Работа проводилась на кафедре фундаментальной и клинической неврологии с курсами нейрохирургии, лабораторной, функциональной и нейролучевой диагностики Российского государственного медицинского университета на базе блока интенсивной терапии и неврологических отделений ГКБ №20. В основу работы положены результаты обследования 70 больных в возрасте от 50 до 73 лет (муж - 43, жен - 27) в остром периоде впервые развившегося каротидного ишемического инсульта, поступивших в первые 12 часов от момента заболевания.

Диагноз острого нарушения мозгового кровообращения по ишемическому типу устанавливался на основании жалоб на остро возникшие расстройства речи, ассиметрию лица, слабость и онемение конечностей и др.; данных анамнеза (предшествующие заболевания сердечно-сосудистой системы и наличие факторов риска, показатели артериального давления); клинических критериев (неврологический осмотр с оценкой выраженности общемозговых, оболочечных и очаговых симптомов); данных дополнительных методов исследования (лабораторные исследования крови, спинномозговой жидкости, данные эхоэнцефалоскопии, осмотр глазного дна, рентгенография черепа, магнитно-резонансная томография головного мозга).

В группу обследуемых больных не включались лица, страдающие наследственно-дегенеративными, аутоиммунными и инфекционными заболеваниями, заболеваниями периферической нервной системы, а также пациенты, перенесшие в анамнезе нарушения мозгового кровобращения. Из группы исключались лица, имеющие спорные характер и локализацию инсульта.

Методом простой рандомизации все пациенты были разделены на две группы: контрольная группа - 35 человек (муж - 23, жен - 12; средний возраст 65,3±6,38), основная - 35 больных (муж - 20, жен - 15; средний возраст 62,7±3,52). Распределение больных по основным показателям (полу, возрасту, факторам риска и этиологии, вариантам патогенетического развития и локализации инсульта относительно пораженного полушария, тяжести состояния больных) представлено в таблице (см. табл. 1 Приложения). По всем вышеперечисленным основным показателям группы достоверно не различались между собой, что обусловило возможность сравнительного изучения в них динамики клинических показателей в остром периоде инсульта.

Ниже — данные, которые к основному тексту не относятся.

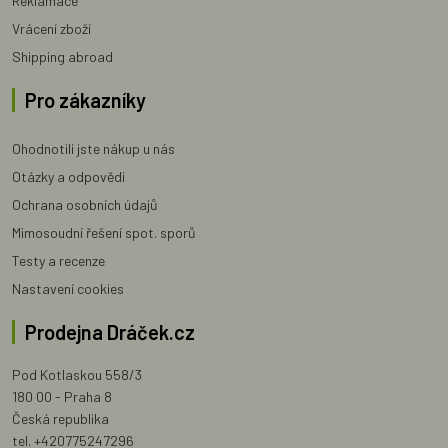
Reklamace
Vrácení zboží
Shipping abroad
Pro zákazníky
Ohodnotili jste nákup u nás
Otázky a odpovědi
Ochrana osobních údajů
Mimosoudní řešení spot. sporů
Testy a recenze
Nastavení cookies
Prodejna Dráček.cz
Pod Kotlaskou 558/3
180 00 - Praha 8
Česká republika
tel. +420775247296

Основным этиологическим фактором развития инсульта явилось сочетание атеросклероза с артериальной гипертонией, имевшее место у 85,7% (30 больных) контрольной группы и 74,3% (26 больных) основной группы. "Рабочие" цифры артериального давления у обследованных больных в среднем колебались от 130-140/80-90 мм.рт.ст. до 160-180/100-110 мм.рт.ст. В 54 наблюдениях (77,1%) развитие инсульта сопровождалось преимущественным повышением систолических "рабочих" цифр артериального давления до 150-190 мм.рт.ст. У 7 (10%) пациентов систолическое артериальное давление превышало 190 мм.рт.ст. Нормальные показатели артериального давления 120/70 -140/90 мм рт.ст. в момент развития церебральной ишемии отмечались в 8 наблюдениях (11,4%); артериальная гипотония - у двух пациентов с развитием инсульта по гемодинамическому типу.

Сочетание сахарного диабета с атеросклерозом сосудов головного мозга и гипертонической болезнью определялось у 20% больных контрольной группы и у 11,4% пациентов основной группы.

У большинства пациентов (82,8% - в контрольной, 100% - в основной группах) выявлялись признаки ишемической болезни сердца со стенокардией разных функциональных классов. Инфаркты в анамнезе имели место у 19 человек, у 5 из них - повторно. Сопутствующие ИБС нарушения ритма (по типу мерцательной аритмии постоянной и пароксизмальной форм) наблюдались у 18 человек (51,4%) контрольной и у 21 больного (60%) основной групп.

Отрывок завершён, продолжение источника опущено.